John Veitch (24 October 1829 – 3 September 1894), Scottish philosopher, poet and historian: John was born in Peebles; the only son of Peninsular War veteran James Veitch and his wife, Nancy Ritchie; a woman, steeped in the folk traditions of the Borders; he was educated at the University of Edinburgh.

He was assistant lecturer successively to Sir William Hamilton and Alexander Campbell Fraser (1856–60). In 1860 he was appointed to the chair of logic, metaphysics and rhetoric at the University of St Andrews, and in 1864 to the corresponding chair at the University of Glasgow.

In St. Andrews, he lived at 8 Playfair Terrace.

In Glasgow, he lectured to working men and women and between 1877 and 1883 put on courses for the Glasgow Association for the Higher Education of Women. He founded the Scottish Mountaineering Club in 1892. He deplored the damaging environmental impacts of industrialisation and campaigned to save old buildings.

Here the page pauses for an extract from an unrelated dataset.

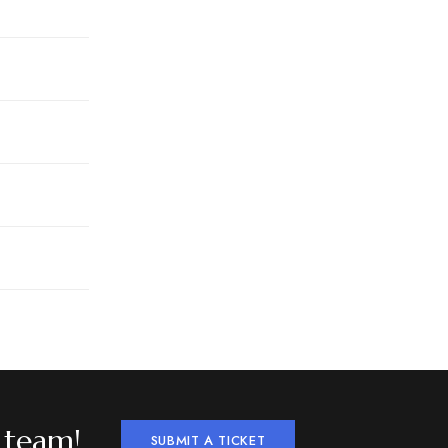
 team!
SUBMIT A TICKET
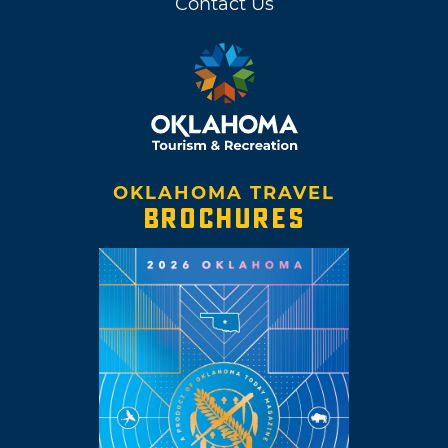
Contact Us
OKLAHOMA TRAVEL
BROCHURES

In philosophy an intuitionist, he was dismissive of idealist arguments. He is remembered chiefly for his work on the literature and antiquities of the Scottish Borders. See Memoir by his niece, Mary RL Bryce (1896).

==Publications==
- Translations of Descartes' Discours de la méthode (1850) and Méditationes (1852)
- An edition of Sir William Hamilton's lectures with memoir (1869, in collaboration with HL Mansel)
- The Tweed and other Poems (1875)
- Lucretius and the Atomic Theory (1875)
- The History and Poetry of the Scottish Border (1877; ed. 1893)
- Hamilton (1882)
- The River Tweed from its Source to the Sea (1884)
- Institutes of Logic (1885)
- The Feeling for Nature in Scottish Poetry (1887)
- Knowing and Being (1889)
- Merlin (1889)
- Dualism and Monism (1895)
- Border Essays (1896)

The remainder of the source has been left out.